I was therefore happy to see that in The Absolutely True Diary Alexie refuses to play it safe for younger readers and instead offers a moving account of a boy torn between his family and friends on the Spokane Indian Reservation and his decision to attend a primarily-white school off the rez. At once humorous and moving, the novel begs us to view the complex world through Junior’s eyes, and by the end, rather than erasing doubt from a young reader’s imagination, Alexie has somehow managed to leave Junior’s world as frightening, funny, and sad as it began. That is, he concludes the novel convincingly without silencing any of the powerful ambiguities that define his “adult” fiction, which is what I had feared going into this novel.

I would also add that there is little new here, and while “recycling” material might be a reason to dismiss some writers, for this novel it serves as a welcome addition to the characters and settings that populate Alexie’s canon. We have Junior, of course, who figures into Alexie’s other works, alongside an alcoholic father (sometimes pleasant and other times destructive), a caring if troubled mother, a cluster of friends–drunk and not, friendly and not–and a reservation that is, at once, both home and prison. We have seen these elements before, most notably in The Lone Ranger and Tonto Fistfight in Heaven, but for some reason they remain disturbingly fresh. I can only hope that The Absolutely True Diary serves to introduce a new generation of readers to the power and potential of Sherman Alexie’s writing.

J. M. Coetzee, Waiting for the Barbarians

First published in 1980, this novel, like Gilead years later, won a major literary prize (the Nobel rather than the Pulitzer), and, again like Gilead, it won for a very good reason. Coetzee deftly creates a powerful account of an empire in fear from those beyond its borders, a darker-skinned, shadowy group that supposedly poses a threat both to security and moral righteousness. What I found most powerful about this short novel, though, was its resonances in 2007, and indeed this timeless novel, set in an unknown land, begs us to situate this understanding of threatened power and coercion through fear wherever we may. We all know who the “barbarians” in this novel are, even if this account pushes its different readers around the globe and back and forth through centuries.

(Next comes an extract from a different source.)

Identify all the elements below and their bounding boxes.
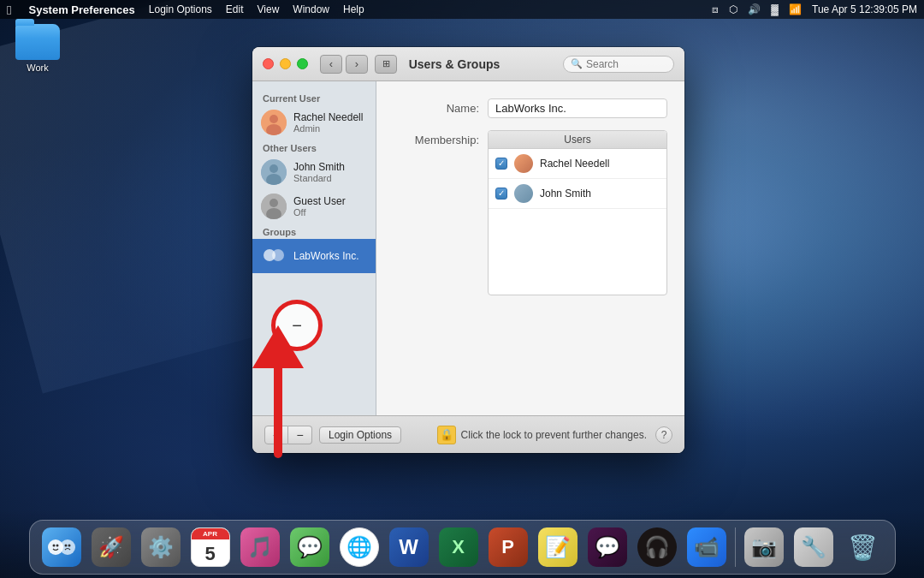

I strongly recommend this book and wonder if there will ever be a time when it will cease to be so sadly pertinent.

Marilynne Robinson’s Gilead

I could summarize this review in two words: read Gilead.  Now I know what you might be thinking—I’m not taking much of a risk in lauding a Pulitzer Prize winner, but I’m not always on the same page, so to speak, with the judges of such awards.  For the most recent instance, I found Cormac McCarthy’s The Road to be tiresome and repetitive, despite the strength of his other work; alas, it wins the Pulitzer.  (Is there a reason he ignores apostrophes, or is McCarthy simply waiting for a master’s thesis explaining it?)

 

Anyway, I was stunned by Robinson’s book, despite my initial reluctance to read it.  The synopsis put forth by reviewers was this: a dying minister in Iowa writes a memoir to his son.  How does that synopsis sell novels?  I got bored reading that summary. Well, apparently it did sell novels, and for good reason.  John Ames is an engaging, powerful, and vulnerable character, and perhaps it is the latter trait that makes him—and the novel—so engaging.  I was caught off guard so many times by his self-aware insecurities that I quickly lost my predisposition to ignore “preachy” types.  Yet moments arise when he says something so profound, and in a quiet manner, that I was forced to stop reading and contemplate his words.  And no, I am not religious, which is why my reaction to the book surprised me.  I won’t quote any such moments for two reasons: first, that would remove them from the context of the rest of his words, a context that establishes the profundity of his statement; second, readers will clearly find such passages on their own without my hand-holding.

 

I also found that this novel steered my reading; more specifically, John Ames forced me to slow down, stop flipping pages to “see what happens,” and simply dwell on his words.  This is one mark of an excellent book—like the unparalleled Moby-Dick, Gilead teaches us how to read, how to wrestle with the language and ideas rather than rushing through to get to the next sentence, the next paragraph, the next page.  (I now see, on the back cover blurb, that a reviewer for the New York Times makes a similar claim—and s/he says it much better than I do—but I’m keeping my comments because they bear repeating.) 

 

Perhaps most surprisingly, I felt humbled after reading this novel.  I’m not sure if younger readers will “get” it, as the novel seems to mandate a certain intellectual and spiritual experience and vain surety that must be broken down, but it is well worth the effort for anyone to try.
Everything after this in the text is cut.